This work is supported by Continuum Analytics, the XDATA Program, and the Data Driven Discovery Initiative from the Moore Foundation.

## Summary

In a previous post we built convex optimization algorithms with Dask that ran efficiently on a distributed cluster and were important for a broad class of statistical and machine learning algorithms.

We now extend that work by looking at asynchronous algorithms.
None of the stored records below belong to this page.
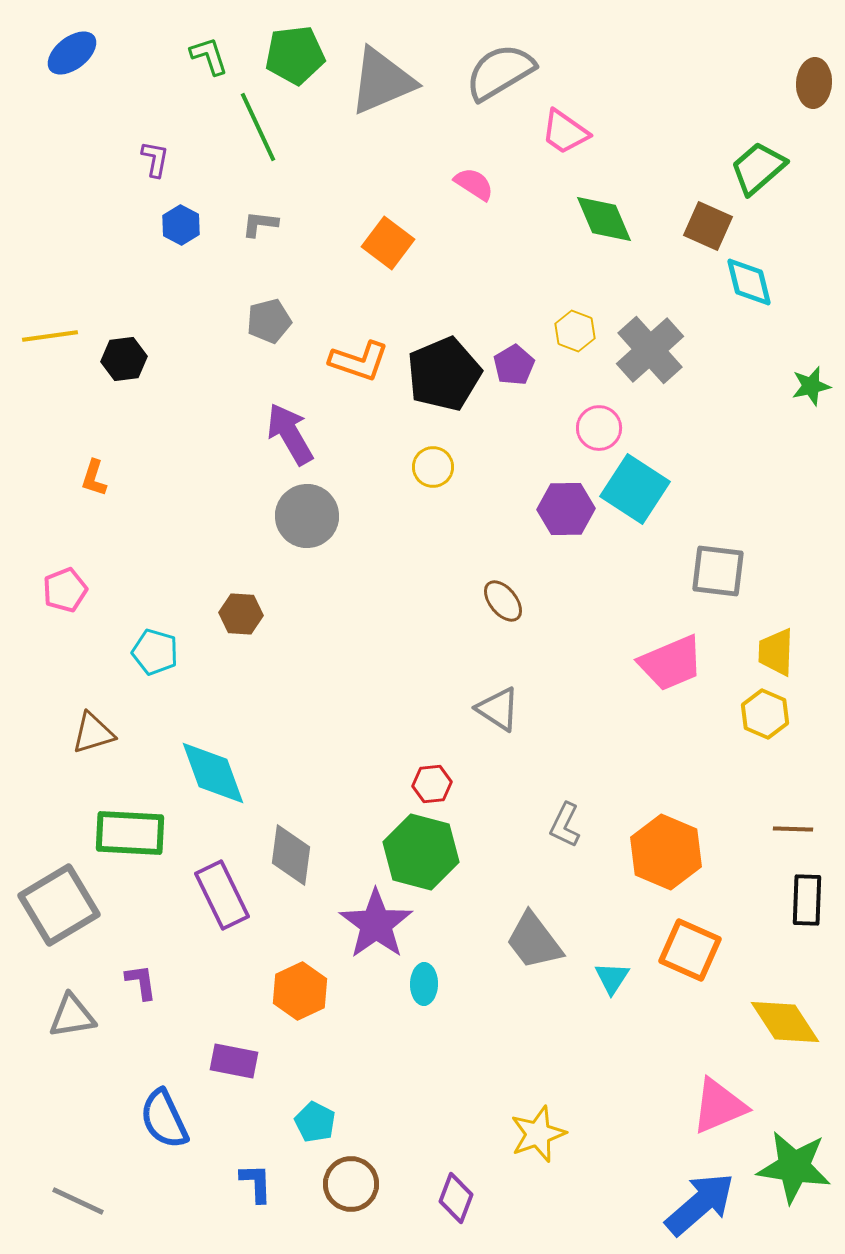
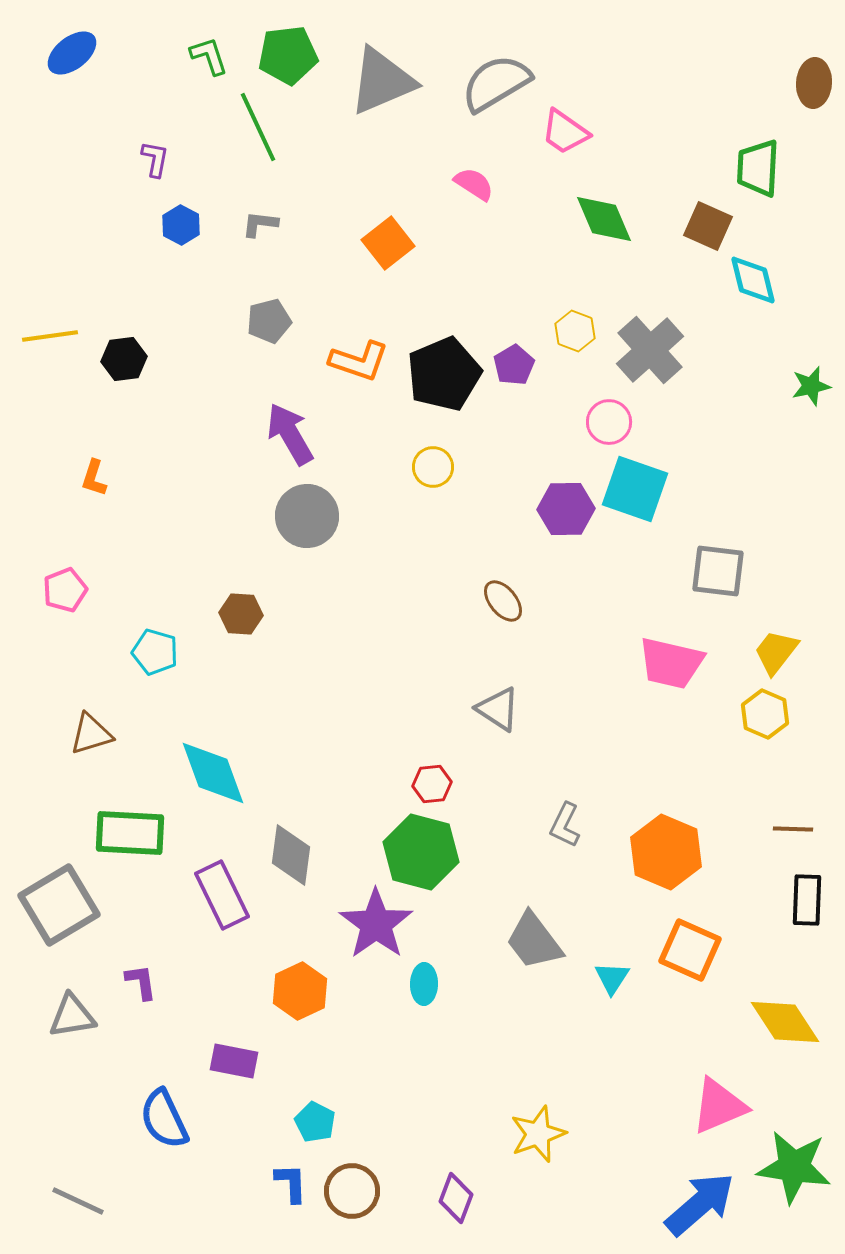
green pentagon at (295, 55): moved 7 px left
gray semicircle at (500, 72): moved 4 px left, 11 px down
green trapezoid at (758, 168): rotated 46 degrees counterclockwise
orange square at (388, 243): rotated 15 degrees clockwise
cyan diamond at (749, 282): moved 4 px right, 2 px up
pink circle at (599, 428): moved 10 px right, 6 px up
cyan square at (635, 489): rotated 14 degrees counterclockwise
yellow trapezoid at (776, 652): rotated 36 degrees clockwise
pink trapezoid at (671, 663): rotated 36 degrees clockwise
brown triangle at (93, 733): moved 2 px left, 1 px down
blue L-shape at (256, 1183): moved 35 px right
brown circle at (351, 1184): moved 1 px right, 7 px down
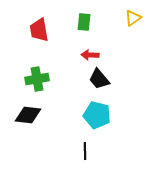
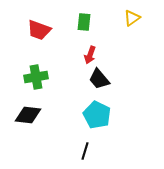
yellow triangle: moved 1 px left
red trapezoid: rotated 60 degrees counterclockwise
red arrow: rotated 72 degrees counterclockwise
green cross: moved 1 px left, 2 px up
cyan pentagon: rotated 12 degrees clockwise
black line: rotated 18 degrees clockwise
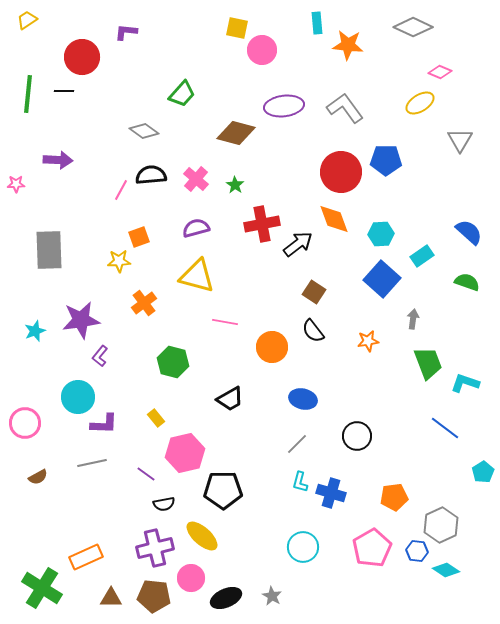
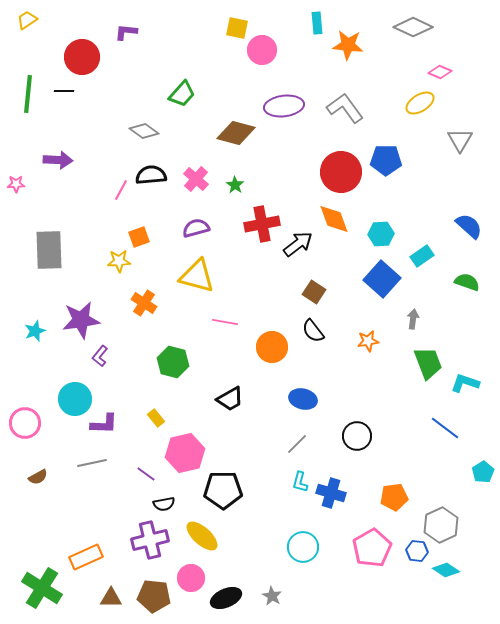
blue semicircle at (469, 232): moved 6 px up
orange cross at (144, 303): rotated 20 degrees counterclockwise
cyan circle at (78, 397): moved 3 px left, 2 px down
purple cross at (155, 548): moved 5 px left, 8 px up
We show the following:

1. APIs within Dask to build asynchronous computations generally, not just for machine learning and optimization
2. Reasons why asynchronous algorithms are valuable in machine learning
3. A concrete asynchronous algorithm (Async ADMM) and its performance on a toy dataset

This blogpost is co-authored by Chris White (Capital One) who knows optimization and Matthew Rocklin (Continuum Analytics) who knows distributed computing.

Reproducible notebook available here

## Asynchronous vs Blocking Algorithms

When we say asynchronous we contrast it against synchronous or blocking.

In a blocking algorithm you send out a bunch of work and then wait for the result. Dask’s normal .compute() interface is blocking. Consider the following computation where we score a bunch of inputs in parallel and then find the best:

import dask

scores = [dask.delayed(score)(x) for x in L]  # many lazy calls to the score function
best = best.compute()  # Trigger all computation and wait until complete


This blocks. We can’t do anything while it runs. If we’re in a Jupyter notebook we’ll see a little asterisk telling us that we have to wait.

In a non-blocking or asynchronous algorithm we send out work and track results as they come in. We are still able to run commands locally while our computations run in the background (or on other computers in the cluster). Dask has a variety of asynchronous APIs, but the simplest is probably the concurrent.futures API where we submit functions and then can wait and act on their return.

from dask.distributed import Client, as_completed

# Send out several computations
futures = [client.submit(score, x) for x in L]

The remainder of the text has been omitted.